● **Bounding box prediction data**:
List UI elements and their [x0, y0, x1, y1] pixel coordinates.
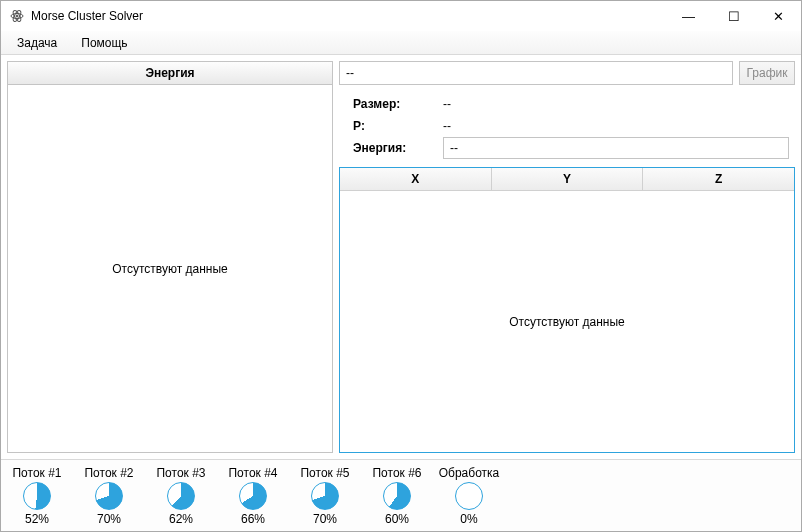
- svg-point-3: [16, 15, 18, 17]
- details-top-row: График: [339, 61, 795, 85]
- thread-percent: 70%: [97, 512, 121, 526]
- details-panel: График Размер: -- P: -- Энергия: X Y Z О…: [339, 61, 795, 453]
- energy-panel: Энергия Отсутствуют данные: [7, 61, 333, 453]
- thread-2: Поток #270%: [79, 466, 139, 526]
- progress-pie-icon: [311, 482, 339, 510]
- statusbar: Поток #152%Поток #270%Поток #362%Поток #…: [1, 459, 801, 531]
- energy-input[interactable]: [443, 137, 789, 159]
- maximize-button[interactable]: ☐: [711, 1, 756, 31]
- thread-3: Поток #362%: [151, 466, 211, 526]
- progress-pie-icon: [23, 482, 51, 510]
- prop-p: P: --: [353, 115, 789, 137]
- thread-percent: 60%: [385, 512, 409, 526]
- progress-pie-icon: [95, 482, 123, 510]
- progress-pie-icon: [455, 482, 483, 510]
- thread-5: Поток #570%: [295, 466, 355, 526]
- thread-label: Поток #5: [300, 466, 349, 480]
- col-x[interactable]: X: [340, 168, 492, 190]
- progress-pie-icon: [239, 482, 267, 510]
- titlebar: Morse Cluster Solver — ☐ ✕: [1, 1, 801, 31]
- progress-pie-icon: [383, 482, 411, 510]
- thread-label: Поток #6: [372, 466, 421, 480]
- col-y[interactable]: Y: [492, 168, 644, 190]
- thread-6: Поток #660%: [367, 466, 427, 526]
- thread-label: Поток #1: [12, 466, 61, 480]
- close-button[interactable]: ✕: [756, 1, 801, 31]
- coords-table: X Y Z Отсутствуют данные: [339, 167, 795, 453]
- thread-4: Поток #466%: [223, 466, 283, 526]
- menu-help[interactable]: Помощь: [71, 34, 137, 52]
- minimize-button[interactable]: —: [666, 1, 711, 31]
- thread-7: Обработка0%: [439, 466, 499, 526]
- thread-percent: 0%: [460, 512, 477, 526]
- size-label: Размер:: [353, 97, 443, 111]
- table-header: X Y Z: [340, 168, 794, 191]
- p-label: P:: [353, 119, 443, 133]
- graph-button[interactable]: График: [739, 61, 795, 85]
- table-empty: Отсутствуют данные: [340, 191, 794, 452]
- energy-panel-empty: Отсутствуют данные: [8, 85, 332, 452]
- properties: Размер: -- P: -- Энергия:: [339, 91, 795, 161]
- energy-label: Энергия:: [353, 141, 443, 155]
- thread-percent: 66%: [241, 512, 265, 526]
- prop-energy: Энергия:: [353, 137, 789, 159]
- p-value: --: [443, 119, 451, 133]
- thread-label: Обработка: [439, 466, 500, 480]
- content: Энергия Отсутствуют данные График Размер…: [1, 55, 801, 459]
- thread-label: Поток #3: [156, 466, 205, 480]
- name-input[interactable]: [339, 61, 733, 85]
- energy-panel-header: Энергия: [8, 62, 332, 85]
- thread-1: Поток #152%: [7, 466, 67, 526]
- thread-percent: 62%: [169, 512, 193, 526]
- thread-percent: 52%: [25, 512, 49, 526]
- window-title: Morse Cluster Solver: [31, 9, 143, 23]
- menubar: Задача Помощь: [1, 31, 801, 55]
- size-value: --: [443, 97, 451, 111]
- window-controls: — ☐ ✕: [666, 1, 801, 31]
- progress-pie-icon: [167, 482, 195, 510]
- prop-size: Размер: --: [353, 93, 789, 115]
- app-icon: [9, 8, 25, 24]
- thread-label: Поток #2: [84, 466, 133, 480]
- menu-task[interactable]: Задача: [7, 34, 67, 52]
- col-z[interactable]: Z: [643, 168, 794, 190]
- thread-label: Поток #4: [228, 466, 277, 480]
- thread-percent: 70%: [313, 512, 337, 526]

● **INSTRUCTIONS TO FOLLOW**:
Count how many lines in the records hold the string "Morse"; reply with the number alone.

● **EXERCISE OUTPUT**:
2